# Poom's C Char-RNN Langauge Detector
---

In [2]:
import re
import os
import random
import numpy as np
import numpy.random as rd
import tensorflow as tf

In [3]:
def onehot(index, length):
    """
    takes
        two integers
    returns
        a onehot vector of length 'length'
        with one at index 'index'
    """
    vector = np.zeros(length)
    vector[index] = 1.0
    return vector

def reader(directory):
    """
    Takes 
        - directory : string
            the directory path of all the text files
    Returns 
        - dict[string -> list[string]]
            a dictionary whose keys are the languages (folder-name)
            and values are list of strings in the files in the folder
    """
    def parse(base_name, files):
        print("parsing files in", base_name)
        pattern = re.compile('<[^>]*>')
        strings = []
        for name in files:
            with open(base_name + "/"+ name, errors='replace') as f:
                strings.append(re.sub(pattern, '', f.read()))
        return strings

    def main(directory):
        scanner = os.walk(directory)
        _, folders, _ = next(scanner)
        return {name: parse(name, files)
                for name, _, files in scanner}
    
    return main(directory)

Then we parse the files. This will take sometime. Go get coffee or something.

In [4]:
strings = reader("./text")
joined = { lang: "`".join(strings[lang])
            for lang in strings }
charset = { lang: set(joined[lang]) for lang in joined }
languages = sorted(charset)

parsing files in ./text/bg
parsing files in ./text/cs
parsing files in ./text/da
parsing files in ./text/de
parsing files in ./text/el
parsing files in ./text/en
parsing files in ./text/es
parsing files in ./text/et
parsing files in ./text/fi
parsing files in ./text/fr
parsing files in ./text/hu
parsing files in ./text/it
parsing files in ./text/lt
parsing files in ./text/lv
parsing files in ./text/nl
parsing files in ./text/pl
parsing files in ./text/pt
parsing files in ./text/ro
parsing files in ./text/sk
parsing files in ./text/sl
parsing files in ./text/sv


In [5]:
def stream(languages, joined, window_size, char_to_ind):
    
    def next_point():
        index = random.randrange(len(languages))
        string = joined[languages[index]]
        start = random.randrange(0, len(string) - window_size)
        substring = string[start:start+window_size]
        labels = [index] * window_size
        inputs = np.array([char_to_ind[c] for c in substring])
        return labels, inputs

    def iterate(batch_size):
        while True:
            data = [next_point() for _ in range(batch_size)]
            labels, inputs = zip(*data)
            yield np.array(labels), np.array(inputs)

    return iterate

In [10]:
num_chars = sum(len(text) for text in joined.values())
num_files = sum(len(strings[lang]) for lang in strings)
print(num_chars, "characters in", num_files, "files")

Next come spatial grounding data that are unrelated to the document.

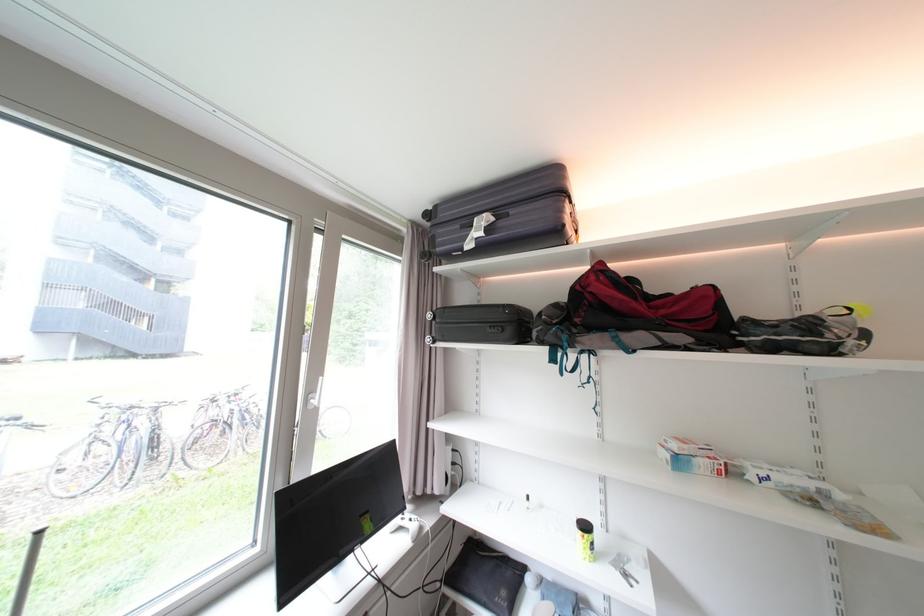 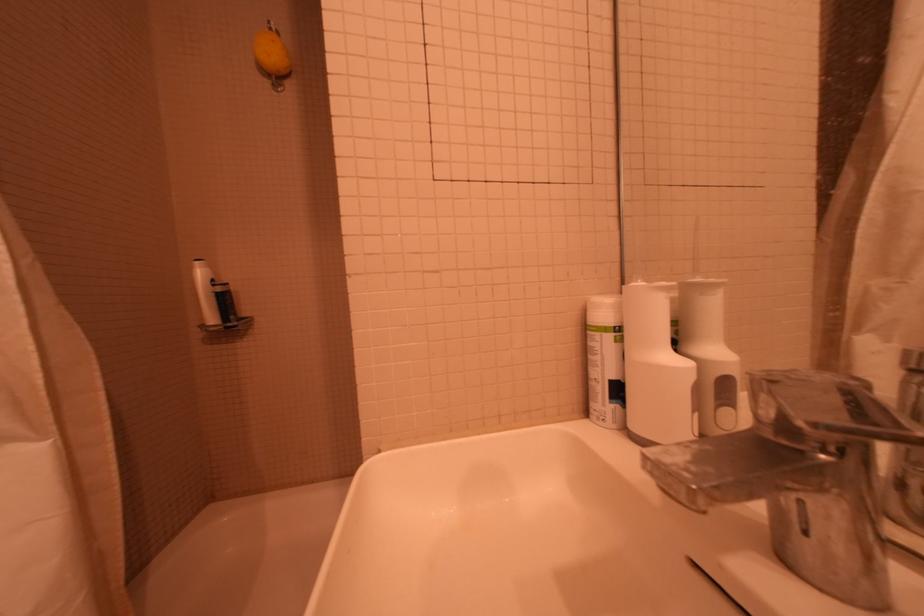 Question: I am providing you with two images of the same scene from different viewpoints. After the viewpoint changes to image2, which objects are now occluded?

Choices:
 (A) metal faucet handle
 (B) white spray can
 (C) small black bottle
 (D) yellow hardcover book

Answer: (C) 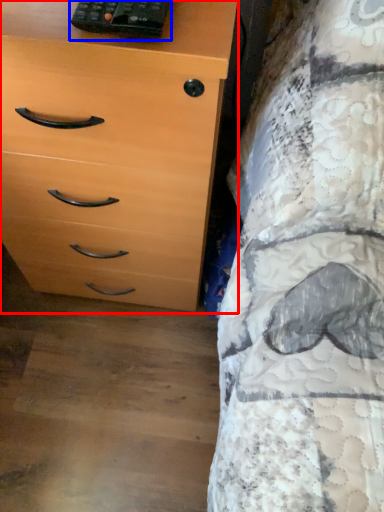 Question: Which object appears farthest to the camera in this image, chest of drawers (highlighted by a red box) or control (highlighted by a blue box)?

Choices:
 (A) chest of drawers
 (B) control

Answer: (B) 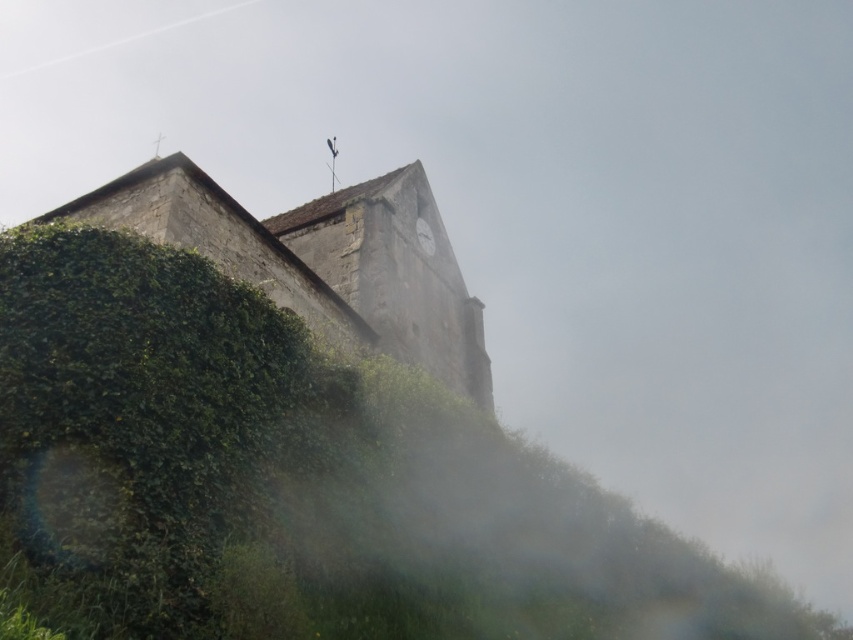 The width and height of the screenshot is (853, 640). Describe the element at coordinates (132, 420) in the screenshot. I see `green leafy hedge at left` at that location.

Locate an element on the screen. The height and width of the screenshot is (640, 853). green leafy hedge at left is located at coordinates (132, 420).

The width and height of the screenshot is (853, 640). Identify the location of green leafy hedge at left. (132, 420). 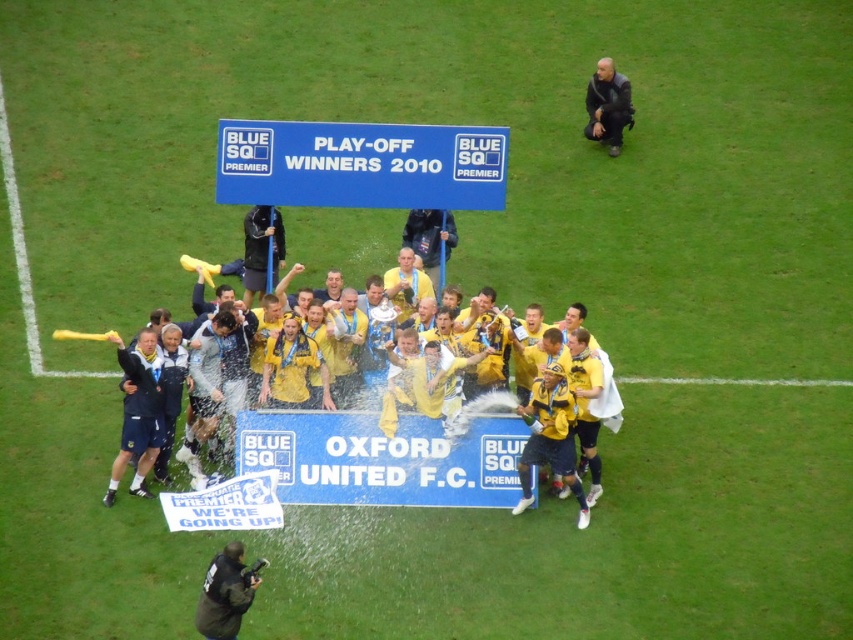 Who is taller, yellow jersey at center or dark green jacket at lower center?

With more height is yellow jersey at center.

Can you confirm if yellow jersey at center is taller than dark green jacket at lower center?

Yes, yellow jersey at center is taller than dark green jacket at lower center.

Between point (386, 429) and point (230, 637), which one is positioned in front?

Point (230, 637)

Locate an element on the screen. yellow jersey at center is located at coordinates (396, 406).

Can you confirm if yellow jersey at center is positioned to the right of black fabric referee at upper right?

Incorrect, yellow jersey at center is not on the right side of black fabric referee at upper right.

Is yellow jersey at center behind black fabric referee at upper right?

No, it is not.

Is point (358, 337) farther from viewer compared to point (601, 134)?

No, (358, 337) is closer to viewer.

You are a GUI agent. You are given a task and a screenshot of the screen. Output one action in this format:
    pyautogui.click(x=<x>, y=<y>)
    Task: Click on the yellow jersey at center
    
    Given the screenshot: What is the action you would take?
    pyautogui.click(x=396, y=406)

Is point (224, 560) farther from viewer compared to point (610, 109)?

That is False.

Can you confirm if dark green jacket at lower center is positioned below black fabric referee at upper right?

Yes, dark green jacket at lower center is below black fabric referee at upper right.

What are the coordinates of `dark green jacket at lower center` in the screenshot? It's located at (224, 593).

4499268584 characters in 187072 files


In [11]:
unique_char = set()
for lang in charset:
    unique_char.update(charset[lang])

unique_char = sorted(unique_char)
num_unique_chars = len(unique_char)
char_to_ind = { c : i for i, c in enumerate(unique_char) }
char_to_vec = { c : onehot(i, len(unique_char)) 
                 for i, c in enumerate(unique_char)}
print(num_unique_chars, "unique characters")

496 unique characters


We use a standard Char-RNN classifier for this problem. That is, we embed characters into $\mathbb{R}^n$, feed the sequence of embedded points into an RNN and have each output be measured against the one-hot language vector using KL divergence.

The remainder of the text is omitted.